◆ DATASET EXCERPTS:
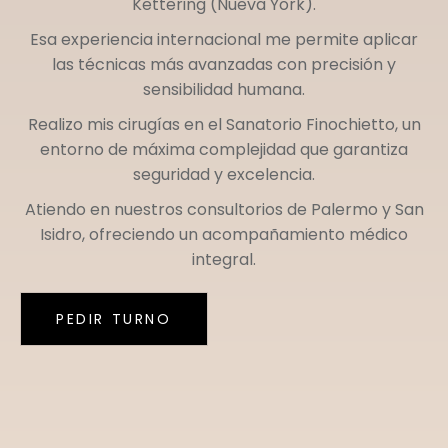
Kettering (Nueva York)
.
Esa experiencia internacional me permite aplicar
las técnicas más avanzadas con precisión y
sensibilidad humana.
Realizo mis cirugías en el
Sanatorio Finochietto
, un
entorno de máxima complejidad que garantiza
seguridad y excelencia.
Atiendo en nuestros consultorios de
Palermo
y
San
Isidro
, ofreciendo un acompañamiento médico
integral.
PEDIR TURNO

◆ WORK REQUEST: Return each line above word for word. Skip the pictures.

◆ RESULT FOR THIS TASK:
Kettering (Nueva York)
.
Esa experiencia internacional me permite aplicar
las técnicas más avanzadas con precisión y
sensibilidad humana.
Realizo mis cirugías en el
Sanatorio Finochietto
, un
entorno de máxima complejidad que garantiza
seguridad y excelencia.
Atiendo en nuestros consultorios de
Palermo
y
San
Isidro
, ofreciendo un acompañamiento médico
integral.
PEDIR TURNO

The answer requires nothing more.